We checked that all of the contactin mutants were properly targeted at the plasma membrane using surface labeling with anti-GFP antibody (Fig. 7D). In addition, using cell ELISA, we showed no significant difference in the cell surface expression of the contactin mutants, indicating that the mutations did not alter their export (Fig. 7C). Binding experiments were performed on Lec1 cells transfected with contactin-GFP mutants and incubated with soluble NF155-Fc chimera. Strikingly, we observed that NF155 binding was completely abolished on contactin N457Q/N473Q/N494Q mutant (Fig. 7E) but not on the other mutants. Independent mutations of each of these sites of Ig5 had no effect on NF155-Fc binding (not shown). Next, we tested whether mutations of N-glycosylation sites may impair the interaction between contactin and Caspr. Contactin associates in cis with Caspr and induces its release from the ER and its export at the cell surface, as shown in Fig. 8. We observed that all of the contactin mutants induced the cell surface targeting of Caspr when co-transfected in N2a cells, as did the wild-type contactin (Fig. 8). This is a strong indication that the overall conformation of contactin is not strongly altered in the mutants. These data suggest that NF155 may bind a domain of contactin that comprises a cluster of carbohydrates of Ig5.
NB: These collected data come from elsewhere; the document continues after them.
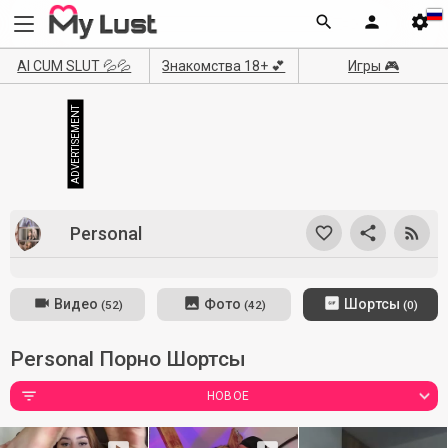
AI CUM SLUT 💦💦
Знакомства 18+ 💕
Игры 🎮
Personal
Видео
Фото
Шортсы
(52)
(42)
(0)
Personal Порно Шортсы
НОВОЕ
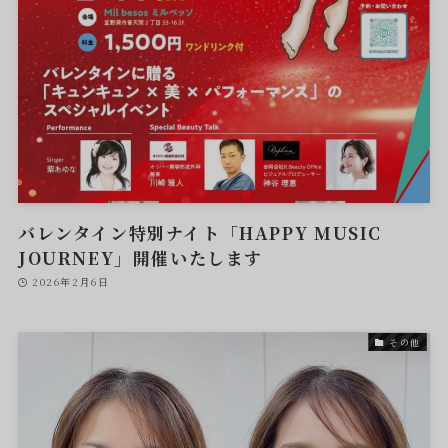
バレンタイン特別ナイト「HAPPY MUSIC
JOURNEY」開催いたします
2026年2月6日
その他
FIGURE 8. — **Mutations of N-glycosylation sites of contactin do not prevent its cis-association with Caspr.** N2a cells were transfected with Caspr alone or co-transfected with Caspr and contactin-GFP or with Caspr and contactin-GFP mutated for its N-glycosylation sites. Cells were fixed with methanol and immunostained with rabbit anti-Caspr antibodies and Alexa-568-conjugated secondary antibodies. The co-expression of wild-type or mutated contactin-GFP induces ER exit and cell surface targeting of Caspr. *Bar*, 5 μm. *N_521,593Q*, N521Q/N593Q; *N_457,473,494Q*, N457Q/N473Q/N494Q.

The N-Glycans on the Ig5 Domain of Contactin Are Required for Recognition by CIDP Autoantibodies in Patient 2

To determine whether specific N-glycosylated residues of contactin may be required for the binding of CIDP autoantibodies, the N-glycosylation mutants were transfected in N2a cells and assayed for immunoreactivity. Strikingly, we observed that the serum of patient 2 did not recognize contactin N457Q/N473Q/N494Q but recognized the other mutants (Fig. 9B). In contrast, immunoreactivity of the serum of patient 1 was not prevented by any mutation of the N-glycosylation sites (Fig. 9A), as also observed for patient 4 serum (not shown). Immunoreactivity of the serum of patient 3, which is specific for the mannose-rich glycoform of contactin, was tested using transfected Lec1 cells and was not reduced by any of the mutations (Fig. 9C). Therefore, the cluster of N-glycans on contactin Ig5 that determines NF155 binding is selectively targeted by autoantibodies in CIDP patient 2.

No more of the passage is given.